• [Your goal]:
Tell how many lines in the data contain the string "baik", using a single number as the whole reply.

(Transcribed page contents)
____________

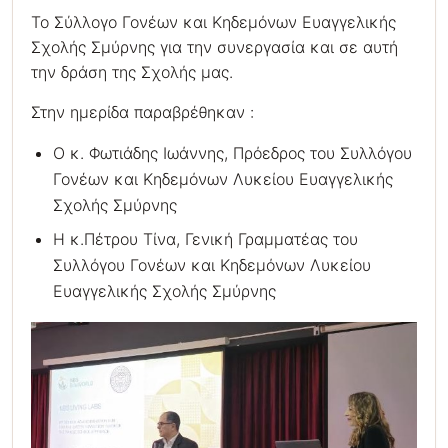
Το Σύλλογο Γονέων και Κηδεμόνων Ευαγγελικής
Σχολής Σμύρνης για την συνεργασία και σε αυτή
την δράση της Σχολής μας.
Στην ημερίδα παραβρέθηκαν :
Ο κ. Φωτιάδης Ιωάννης, Πρόεδρος του Συλλόγου
Γονέων και Κηδεμόνων Λυκείου Ευαγγελικής
Σχολής Σμύρνης
Η κ.Πέτρου Τίνα, Γενική Γραμματέας του
Συλλόγου Γονέων και Κηδεμόνων Λυκείου
Ευαγγελικής Σχολής Σμύρνης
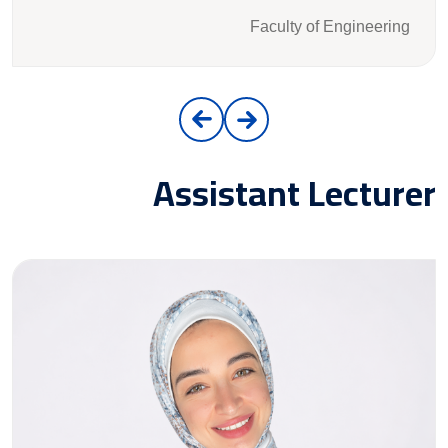
Faculty of Engineering
Assistant Lecturer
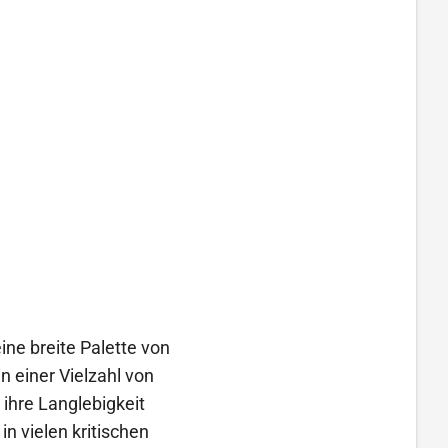
ine breite Palette von
in einer Vielzahl von
ihre Langlebigkeit
in vielen kritischen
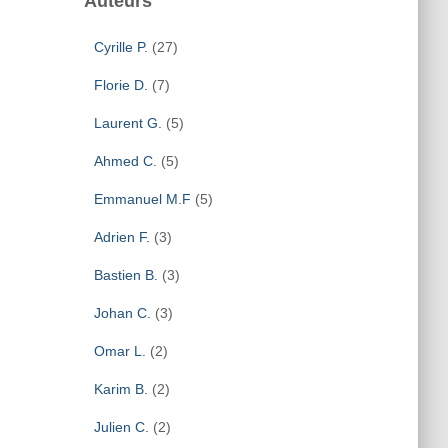
Auteurs
Cyrille P.
(27)
Florie D.
(7)
Laurent G.
(5)
Ahmed C.
(5)
Emmanuel M.F
(5)
Adrien F.
(3)
Bastien B.
(3)
Johan C.
(3)
Omar L.
(2)
Karim B.
(2)
Julien C.
(2)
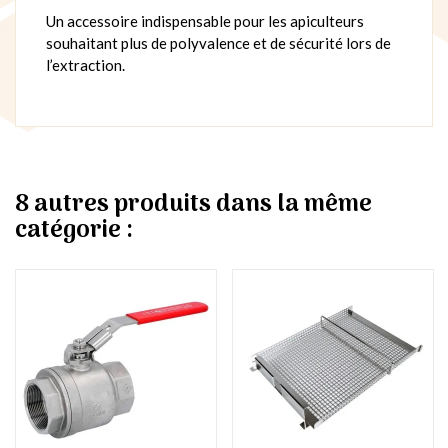
Un accessoire indispensable pour les apiculteurs
souhaitant plus de polyvalence et de sécurité lors de
l’extraction.
8 autres produits dans la même
catégorie :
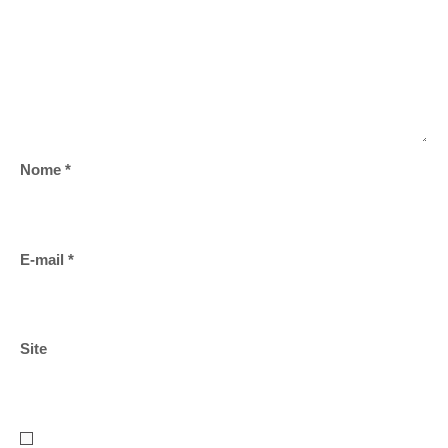
Nome
*
E-mail
*
Site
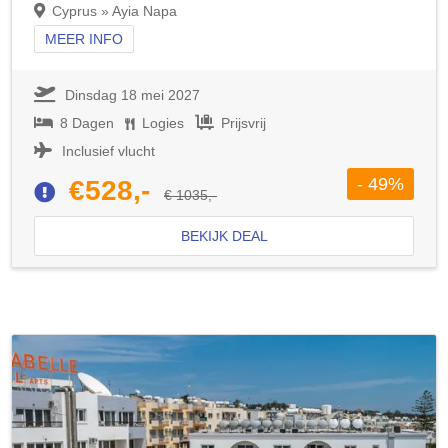
Cyprus » Ayia Napa
MEER INFO
Dinsdag 18 mei 2027
8 Dagen
Logies
Prijsvrij
Inclusief vlucht
- 49%
€528,-
€ 1035,-
BEKIJK DEAL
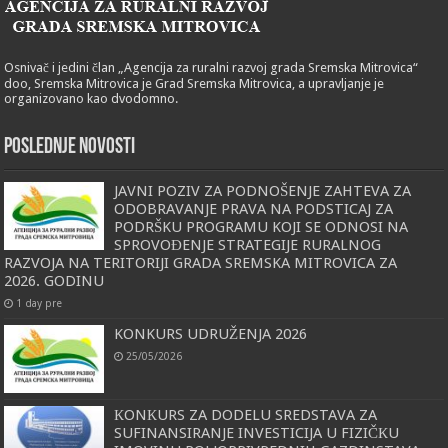
Osnivač i jedini član „Agencija za ruralni razvoj grada Sremska Mitrovica“
doo, Sremska Mitrovica je Grad Sremska Mitrovica, a upravljanje je
organizovano kao dvodomno.
POSLEDNJE NOVOSTI
JAVNI POZIV ZA PODNOŠENJE ZAHTEVA ZA
ODOBRAVANJE PRAVA NA PODSTICAJ ZA
PODRŠKU PROGRAMU KOJI SE ODNOSI NA
SPROVOĐENJE STRATEGIJE RURALNOG
RAZVOJA NA TERITORIJI GRADA SREMSKA MITROVICA ZA
2026. GODINU
1 day pre
KONKURS UDRUŽENJA 2026
25/05/2026
КONКURS ZA DODELU SREDSTAVA ZA
SUFINANSIRANJE INVESTICIJA U FIZIČКU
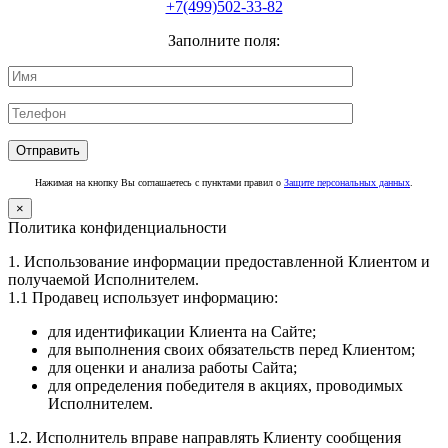
+7(499)502-33-82
Заполните поля:
Нажимая на кнопку Вы соглашаетесь с пунктами правил о
Защите персональных данных
.
×
Политика конфиденциальности
1. Использование информации предоставленной Клиентом и
получаемой Исполнителем.
1.1 Продавец использует информацию:
для идентификации Клиента на Сайте;
для выполнения своих обязательств перед Клиентом;
для оценки и анализа работы Сайта;
для определения победителя в акциях, проводимых
Исполнителем.
1.2. Исполнитель вправе направлять Клиенту сообщения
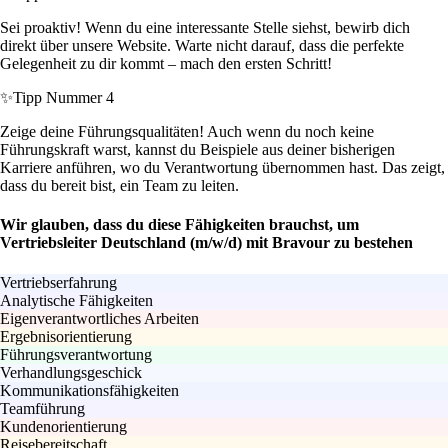
Sei proaktiv! Wenn du eine interessante Stelle siehst, bewirb dich
direkt über unsere Website. Warte nicht darauf, dass die perfekte
Gelegenheit zu dir kommt – mach den ersten Schritt!
✨
Tipp Nummer 4
Zeige deine Führungsqualitäten! Auch wenn du noch keine
Führungskraft warst, kannst du Beispiele aus deiner bisherigen
Karriere anführen, wo du Verantwortung übernommen hast. Das zeigt,
dass du bereit bist, ein Team zu leiten.
Wir glauben, dass du diese Fähigkeiten brauchst, um
Vertriebsleiter Deutschland (m/w/d) mit Bravour zu bestehen
Vertriebserfahrung
Analytische Fähigkeiten
Eigenverantwortliches Arbeiten
Ergebnisorientierung
Führungsverantwortung
Verhandlungsgeschick
Kommunikationsfähigkeiten
Teamführung
Kundenorientierung
Reisebereitschaft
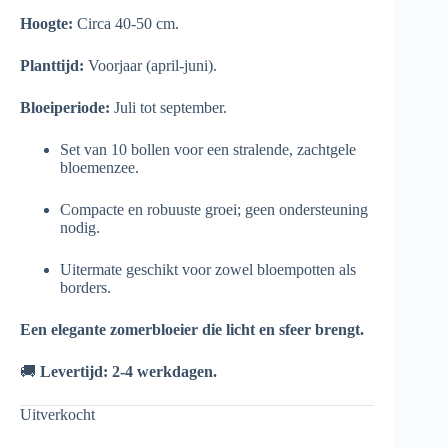
Hoogte:
Circa 40-50 cm.
Planttijd:
Voorjaar (april-juni).
Bloeiperiode:
Juli tot september.
Set van 10 bollen voor een stralende, zachtgele
bloemenzee.
Compacte en robuuste groei; geen ondersteuning
nodig.
Uitermate geschikt voor zowel bloempotten als
borders.
Een elegante zomerbloeier die licht en sfeer brengt.
🚚
Levertijd: 2-4 werkdagen.
Uitverkocht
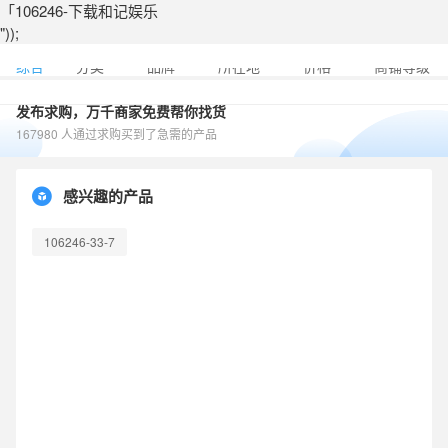
「106246-下载和记娱乐
"));
综合
分类
品牌
所在地
价格
商铺等级
发布求购，万千商家免费帮你找货
167980 人通过求购买到了急需的产品
感兴趣的产品
106246-33-7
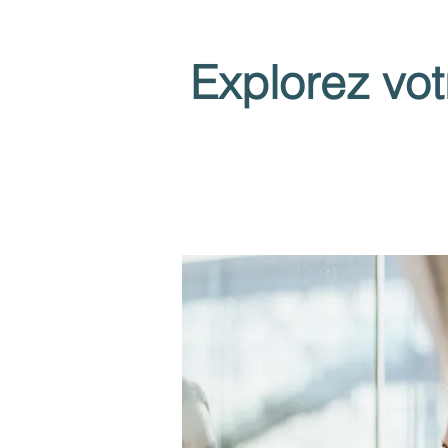
Explorez vot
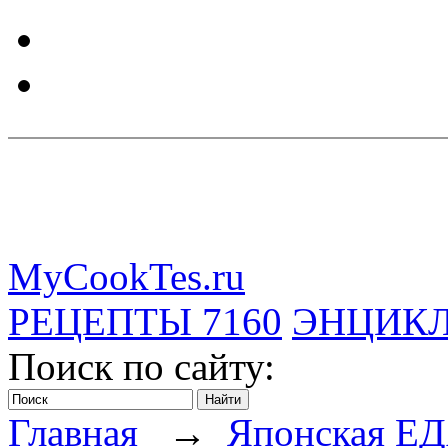
MyCookTes.ru
РЕЦЕПТЫ
7160
ЭНЦИК
Поиск по сайту:
Главная
→
Японская Е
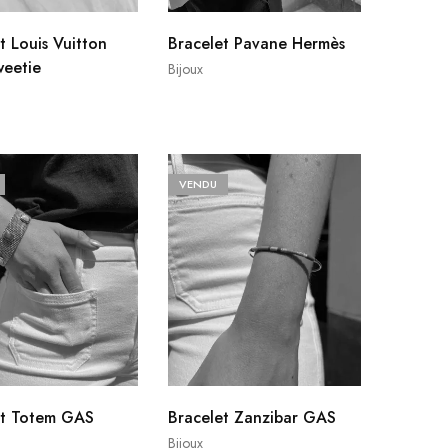
t Louis Vuitton
Bracelet Pavane Hermès
weetie
Bijoux
VENDU
et Totem GAS
Bracelet Zanzibar GAS
Bijoux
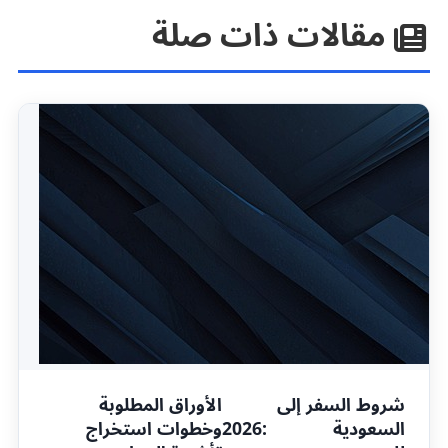
مقالات ذات صلة
شروط السفر إلى
الأوراق المطلوبة
السعودية
2026:
وخطوات استخراج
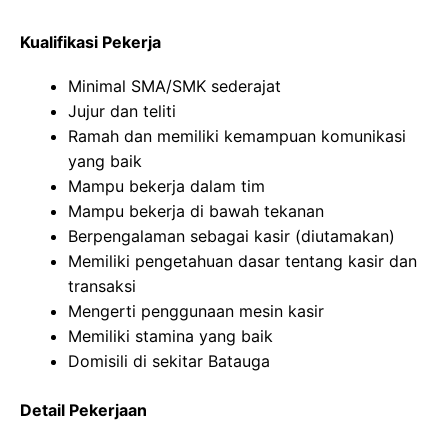
Kualifikasi Pekerja
Minimal SMA/SMK sederajat
Jujur dan teliti
Ramah dan memiliki kemampuan komunikasi
yang baik
Mampu bekerja dalam tim
Mampu bekerja di bawah tekanan
Berpengalaman sebagai kasir (diutamakan)
Memiliki pengetahuan dasar tentang kasir dan
transaksi
Mengerti penggunaan mesin kasir
Memiliki stamina yang baik
Domisili di sekitar Batauga
Detail Pekerjaan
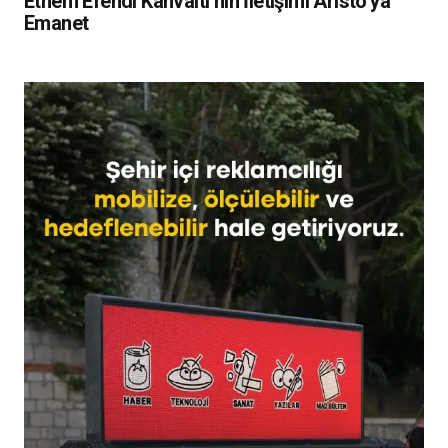
Ethem Efendi Kahvaltı’nın İletişimi Aristo’ya
Emanet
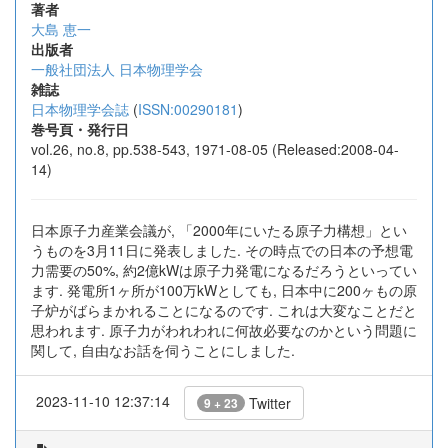
著者
大島 恵一
出版者
一般社団法人 日本物理学会
雑誌
日本物理学会誌
(
ISSN:00290181
)
巻号頁・発行日
vol.26, no.8, pp.538-543, 1971-08-05 (Released:2008-04-
14)
日本原子力産業会議が, 「2000年にいたる原子力構想」とい
うものを3月11日に発表しました. その時点での日本の予想電
力需要の50%, 約2億kWは原子力発電になるだろうといってい
ます. 発電所1ヶ所が100万kWとしても, 日本中に200ヶもの原
子炉がばらまかれることになるのです. これは大変なことだと
思われます. 原子力がわれわれに何故必要なのかという問題に
関して, 自由なお話を伺うことにしました.
2023-11-10 12:37:14
Twitter
9 + 23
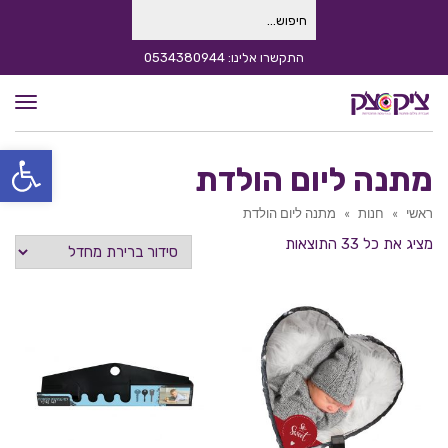
חיפוש
עבור:
התקשרו אלינו: 0534380944
תפרי
פתח סרגל
מתנה ליום הולדת
ראשי
»
חנות
»
מתנה ליום הולדת
מציג את כל 33 התוצאות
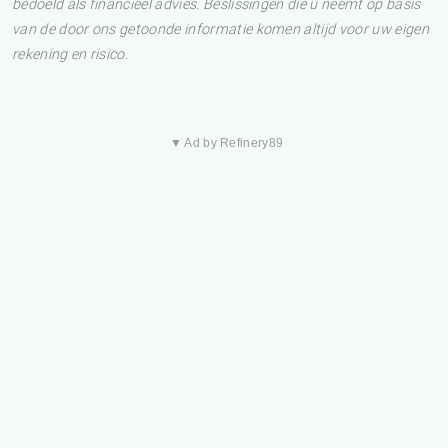
bedoeld als financieel advies. Beslissingen die u neemt op basis
van de door ons getoonde informatie komen altijd voor uw eigen
rekening en risico.
▼ Ad by Refinery89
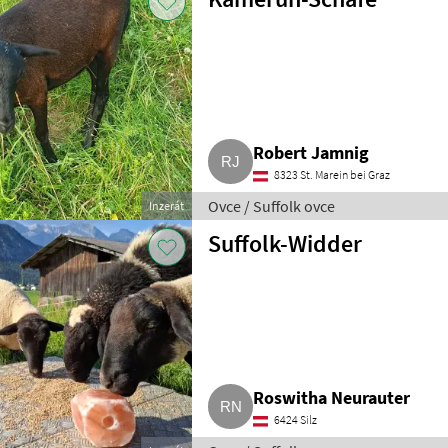
Robert Jamnig
8323 St. Marein bei Graz
Ovce / Suffolk ovce
Inzerát
Suffolk-Widder
Roswitha Neurauter
6424 Silz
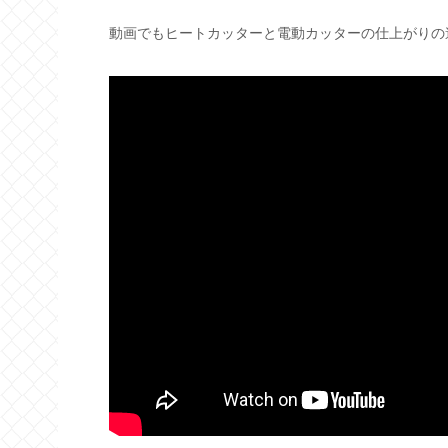
動画でもヒートカッターと電動カッターの仕上がりの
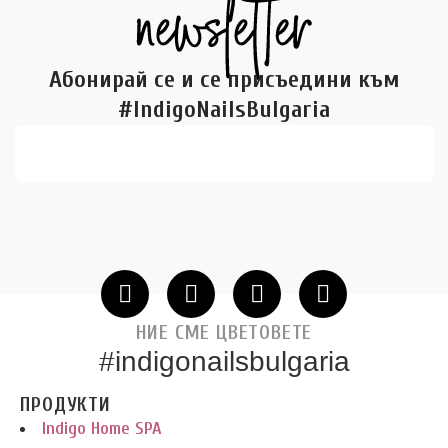
Абонирай се и се присъедини към
#IndigoNailsBulgaria
НИЕ СМЕ ЦВЕТОВЕТЕ
#indigonailsbulgaria
ПРОДУКТИ
Indigo Home SPA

____________

• [Answer to this exercise]:
2